In a week in which the city council finally settled a long-running grievance with some of its lowest-paid workers, another battle looms.
But, unlike the row about equal pay for female employees, the debate over “privatisation” of services is about conflicting opinion rather than a clear case of right and wrong.
A report today covers two possible areas for out-sourcing work currently done in-house at the council.
Officials have recommended that councillors hand over to the private sector the work done by the likes of school janitors, cooks and cleaners.
They say privatising “integrated facilities management” services will save at least £51.5m – £13.5m more than could be expected in-house.
A second “alternative business model” plan, to save up to £69m by putting back-office work like HR and IT into private hands, has been recommended for rejection.
Privatisation is a tricky and emotive issue and the usual clarion voices will be raised in protest at the facilities plan, especially from the trades unions. They might as well save their breath.
There is next to no chance that either out-sourcing scheme will go ahead, despite the prospect of multi-million pound savings.
After all, a plan to out-source environmental services such as bin collections was chucked out by councillors last month, even though it seemed a no-brainer, given that it would have saved up to £72m.
The decision was a purely political one. With a local election in May, the SNP in particular did not want to be seen to be privatising jobs.
As so often in recent years, the Nationalists were the most deft political movers on this issue. And the smart money will be on all parties, other than the Tories, joining them to throw out Privatisation Mark II.

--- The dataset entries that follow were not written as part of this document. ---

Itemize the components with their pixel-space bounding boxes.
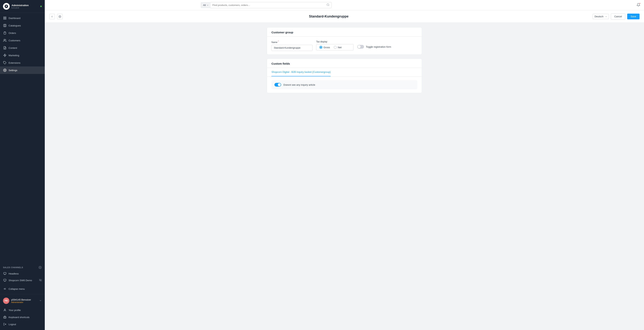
sidebar-item-label: Extensions: [8, 61, 20, 64]
svg-point-13: [4, 70, 6, 71]
settings-button[interactable]: [57, 14, 63, 19]
person-icon: [3, 308, 7, 312]
cf-content: Doesnt see any inquiry article: [267, 77, 422, 93]
toggle-registration-label: Toggle registration form: [366, 45, 391, 48]
page-header-actions: Deutsch Cancel Save: [592, 13, 640, 19]
sidebar-item-marketing[interactable]: Marketing: [0, 52, 45, 59]
card-body: Name * Tax display Gross: [267, 37, 422, 55]
marketing-icon: [3, 53, 7, 57]
page-header: Standard-Kundengruppe Deutsch Cancel Sav…: [45, 10, 644, 23]
page-title: Standard-Kundengruppe: [65, 14, 592, 18]
catalogues-icon: [3, 24, 7, 27]
sidebar-item-content[interactable]: Content: [0, 44, 45, 52]
svg-point-8: [4, 39, 5, 40]
content-inner: Customer group Name *: [262, 23, 426, 98]
add-sales-channel-button[interactable]: [38, 266, 42, 269]
sidebar-footer: PB p594145 Benutzer Administrator Your p…: [0, 294, 45, 330]
net-radio-dot: [334, 46, 337, 49]
search-filter-button[interactable]: All: [201, 2, 210, 8]
toggle-on-knob: [278, 83, 281, 86]
sidebar-item-customers[interactable]: Customers: [0, 37, 45, 44]
cf-card-body: Shopcorn Digital - B2B inquiry basket (C…: [267, 68, 422, 93]
online-indicator: [40, 5, 42, 7]
cf-toggle-row: Doesnt see any inquiry article: [272, 80, 417, 89]
app-version: 6.4.13.0: [12, 7, 40, 9]
sidebar-item-orders[interactable]: Orders: [0, 29, 45, 37]
app-info: Administration 6.4.13.0: [12, 4, 40, 9]
main-nav: Dashboard Catalogues Orders Customers Co…: [0, 13, 45, 264]
cf-toggle-label: Doesnt see any inquiry article: [284, 83, 315, 86]
search-wrapper: All: [201, 2, 332, 8]
logout-icon: [3, 322, 7, 326]
sidebar-item-catalogues[interactable]: Catalogues: [0, 22, 45, 29]
svg-line-28: [328, 5, 329, 6]
user-profile-button[interactable]: PB p594145 Benutzer Administrator: [0, 296, 45, 306]
save-button[interactable]: Save: [627, 13, 640, 19]
sidebar-item-label: Customers: [8, 39, 20, 42]
net-radio[interactable]: Net: [334, 46, 342, 49]
dashboard-icon: [3, 16, 7, 20]
toggle-registration-switch[interactable]: [357, 45, 364, 49]
main-area: All Standard-: [45, 0, 644, 330]
user-name: p594145 Benutzer: [11, 298, 39, 301]
back-button[interactable]: [49, 14, 55, 19]
notification-button[interactable]: [636, 3, 640, 7]
orders-icon: [3, 31, 7, 35]
svg-rect-1: [4, 17, 4, 18]
sidebar-item-dashboard[interactable]: Dashboard: [0, 14, 45, 22]
cf-tab-bar: Shopcorn Digital - B2B inquiry basket (C…: [267, 68, 422, 77]
language-select[interactable]: Deutsch: [592, 14, 609, 19]
sidebar-channel-headless[interactable]: Headless: [0, 270, 45, 277]
svg-rect-2: [5, 17, 6, 18]
content-icon: [3, 46, 7, 50]
sidebar-item-label: Catalogues: [8, 24, 21, 27]
search-input-wrap: [210, 2, 332, 8]
settings-icon: [3, 68, 7, 72]
search-input[interactable]: [212, 4, 327, 6]
sidebar-channel-shopcorn[interactable]: Shopcorn SW6 Demo: [0, 277, 45, 284]
logout-button[interactable]: Logout: [0, 321, 45, 328]
sidebar-item-label: Marketing: [8, 54, 19, 57]
svg-marker-11: [4, 54, 6, 57]
name-input[interactable]: [272, 45, 312, 51]
keyboard-icon: [3, 315, 7, 319]
extensions-icon: [3, 61, 7, 65]
sidebar-item-extensions[interactable]: Extensions: [0, 59, 45, 66]
collapse-icon: [3, 287, 7, 291]
cf-card-title: Custom fields: [272, 62, 417, 65]
search-icon: [326, 3, 330, 7]
avatar: PB: [3, 298, 9, 304]
shopcorn-icon: [3, 278, 7, 282]
sidebar-item-settings[interactable]: Settings: [0, 66, 45, 74]
custom-fields-card: Custom fields Shopcorn Digital - B2B inq…: [267, 58, 422, 93]
sidebar: Administration 6.4.13.0 Dashboard Catalo…: [0, 0, 45, 330]
keyboard-shortcuts-button[interactable]: Keyboard shortcuts: [0, 314, 45, 321]
topbar: All: [45, 0, 644, 10]
svg-point-29: [60, 16, 60, 17]
toggle-registration-group: Toggle registration form: [357, 40, 391, 49]
sidebar-header: Administration 6.4.13.0: [0, 0, 45, 13]
customers-icon: [3, 38, 7, 42]
form-row: Name * Tax display Gross: [272, 40, 417, 51]
card-title: Customer group: [272, 31, 417, 34]
svg-rect-3: [4, 18, 4, 19]
toggle-knob: [358, 45, 360, 48]
headless-icon: [3, 272, 7, 275]
channel-visibility-icon: [39, 279, 42, 282]
your-profile-button[interactable]: Your profile: [0, 307, 45, 314]
sidebar-item-label: Orders: [8, 32, 16, 34]
user-info: p594145 Benutzer Administrator: [11, 298, 39, 303]
tax-display-group: Tax display Gross Net: [316, 40, 354, 50]
collapse-menu-button[interactable]: Collapse menu: [0, 285, 45, 293]
cancel-button[interactable]: Cancel: [611, 13, 625, 19]
svg-rect-4: [5, 18, 6, 19]
svg-point-24: [4, 309, 5, 310]
cf-card-header: Custom fields: [267, 59, 422, 68]
cf-tab[interactable]: Shopcorn Digital - B2B inquiry basket (C…: [272, 68, 330, 76]
svg-rect-17: [4, 272, 6, 274]
topbar-right: [636, 3, 640, 7]
app-name: Administration: [12, 4, 40, 7]
inquiry-toggle-switch[interactable]: [274, 83, 281, 87]
user-role: Administrator: [11, 301, 39, 303]
gross-radio[interactable]: Gross: [320, 46, 330, 49]
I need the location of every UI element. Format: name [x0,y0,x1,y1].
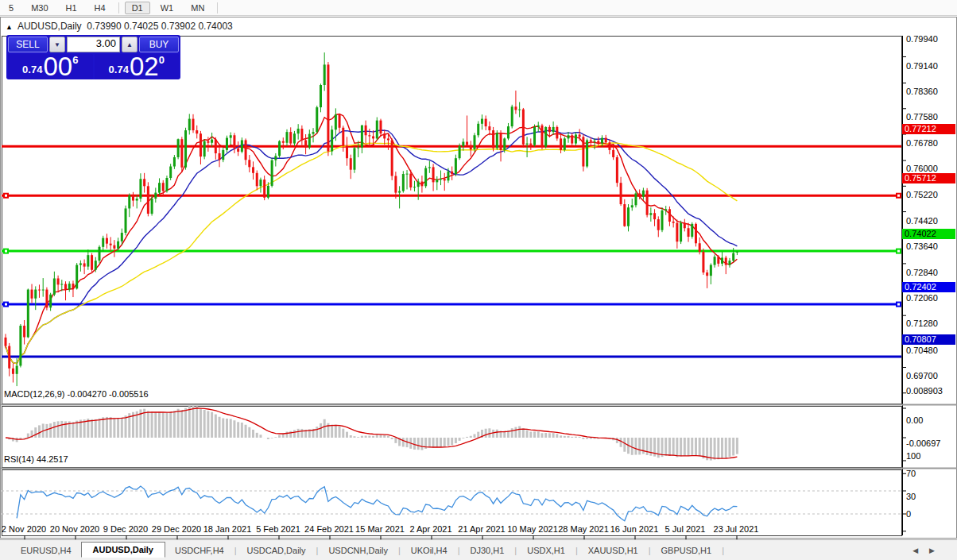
tab-usdcad[interactable]: USDCAD,Daily [238,543,316,558]
sell-price-display[interactable]: 0.74 00 6 [8,54,93,79]
tab-usdx[interactable]: USDX,H1 [517,543,575,558]
hline-price-label: 0.72402 [902,282,955,292]
timeframe-button-m30[interactable]: M30 [24,2,55,14]
chart-symbol-label: AUDUSD,Daily [17,21,82,32]
macd-axis-tick: 0.008903 [906,386,943,396]
price-axis-tick: 0.72060 [906,293,938,303]
one-click-trade-panel: SELL ▼ 3.00 ▲ BUY 0.74 00 6 0.74 02 0 [6,35,180,79]
date-axis-label: 24 Feb 2021 [304,524,354,534]
hline-price-label: 0.70807 [902,334,955,345]
hline-price-label: 0.75712 [902,173,955,183]
price-axis-tick: 0.78360 [906,87,938,96]
chart-ohlc-values: 0.73990 0.74025 0.73902 0.74003 [87,21,233,32]
timeframe-button-mn[interactable]: MN [184,2,211,14]
macd-indicator-label: MACD(12,26,9) -0.004270 -0.005516 [4,389,149,399]
date-axis-label: 5 Jul 2021 [665,524,706,534]
terminal-stage: 5M30H1H4D1W1MN ▲AUDUSD,Daily 0.73990 0.7… [0,0,957,560]
price-axis-tick: 0.79140 [906,61,938,71]
sell-button[interactable]: SELL [8,37,48,52]
tab-eurusd[interactable]: EURUSD,H4 [11,543,81,558]
rsi-axis-tick: 70 [906,469,916,478]
price-axis-tick: 0.69700 [906,371,938,380]
tab-scroll-left-icon[interactable]: ◀ [912,546,929,554]
price-axis-tick: 0.79940 [906,34,938,44]
sell-price-pip: 6 [72,54,78,66]
chart-window[interactable] [0,17,957,539]
price-axis-tick: 0.75220 [906,190,938,199]
toolbar-separator [217,2,218,14]
date-axis-label: 10 May 2021 [507,524,558,534]
volume-increase-icon[interactable]: ▲ [122,37,138,52]
date-axis-label: 2 Apr 2021 [409,524,451,534]
price-axis-tick: 0.77580 [906,112,938,122]
price-axis-tick: 0.76000 [906,164,938,173]
price-axis-tick: 0.70480 [906,346,938,355]
tab-usdcnh[interactable]: USDCNH,Daily [319,543,397,558]
tab-separator: | [721,546,725,555]
volume-input[interactable]: 3.00 [67,37,120,52]
tab-ukoil[interactable]: UKOil,H4 [401,543,457,558]
buy-price-prefix: 0.74 [109,64,129,75]
chart-title: ▲AUDUSD,Daily 0.73990 0.74025 0.73902 0.… [6,21,233,32]
window-collapse-icon[interactable]: ▲ [6,23,13,31]
tab-gbpusd[interactable]: GBPUSD,H1 [652,543,722,558]
price-axis-tick: 0.74420 [906,216,938,226]
date-axis-label: 28 May 2021 [558,524,609,534]
timeframe-toolbar: 5M30H1H4D1W1MN [0,0,957,16]
macd-axis-tick: -0.00697 [906,438,940,448]
buy-price-pip: 0 [159,54,165,66]
timeframe-button-d1[interactable]: D1 [125,2,150,14]
date-axis-label: 29 Dec 2020 [152,524,201,534]
sell-price-big: 00 [43,55,72,79]
tab-scroll-right-icon[interactable]: ▶ [929,546,946,554]
sell-price-prefix: 0.74 [22,64,42,75]
date-axis-label: 16 Jun 2021 [610,524,659,534]
buy-button[interactable]: BUY [139,37,179,52]
tab-audusd[interactable]: AUDUSD,Daily [81,542,165,558]
date-axis-label: 15 Mar 2021 [355,524,405,534]
macd-axis-tick: 0.00 [906,415,923,425]
timeframe-button-h1[interactable]: H1 [59,2,84,14]
rsi-indicator-label: RSI(14) 44.2517 [4,454,68,464]
rsi-axis-tick: 30 [906,492,916,501]
timeframe-button-h4[interactable]: H4 [87,2,113,14]
date-axis-label: 2 Nov 2020 [2,524,46,534]
symbol-tab-bar: EURUSD,H4AUDUSD,DailyUSDCHF,H4|USDCAD,Da… [0,539,957,560]
buy-price-display[interactable]: 0.74 02 0 [95,54,180,79]
price-axis-tick: 0.76780 [906,138,938,148]
price-axis-tick: 0.71280 [906,319,938,328]
date-axis-label: 9 Dec 2020 [103,524,148,534]
rsi-axis-tick: 100 [906,451,920,461]
price-axis-tick: 0.73640 [906,241,938,251]
tab-xauusd[interactable]: XAUUSD,H1 [579,543,648,558]
hline-price-label: 0.74022 [902,229,955,239]
hline-price-label: 0.77212 [902,124,955,134]
chart-canvas[interactable] [1,17,957,560]
volume-decrease-icon[interactable]: ▼ [49,37,65,52]
date-axis-label: 21 Apr 2021 [458,524,505,534]
buy-price-big: 02 [130,55,159,79]
date-axis-label: 5 Feb 2021 [256,524,300,534]
date-axis-label: 20 Nov 2020 [50,524,99,534]
toolbar-separator [118,2,119,14]
date-axis-label: 18 Jan 2021 [203,524,252,534]
price-axis-tick: 0.72840 [906,268,938,277]
tab-scroll-arrows: ◀▶ [912,546,946,554]
timeframe-button-5[interactable]: 5 [2,2,21,14]
tab-usdchf[interactable]: USDCHF,H4 [165,543,234,558]
tab-dj30[interactable]: DJ30,H1 [461,543,514,558]
rsi-axis-tick: 0 [906,509,911,519]
date-axis-label: 23 Jul 2021 [714,524,759,534]
timeframe-button-w1[interactable]: W1 [153,2,181,14]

That would be smart politics, after all. But whoever does win in May will have to find other ways to make much-needed savings – or look again at out-sourcing services.
The “real” rector
we wish Peter McColl good luck in his new role as rector at Edinburgh University.
He has big shoes to fill, following the likes of Lord Kitchener, Winston Churchill and Gordon Brown.
Those are famous names, and even more recent rectors, including a journalist and MSP, have had a degree of recognition. So the election of an unknown charity worker will have surprised many.
But Peter was elected on a strong anti-fees platform and that shows the priorities of today’s students. Clearly he’s no Boris Johnson . . . and that may be no bad thing.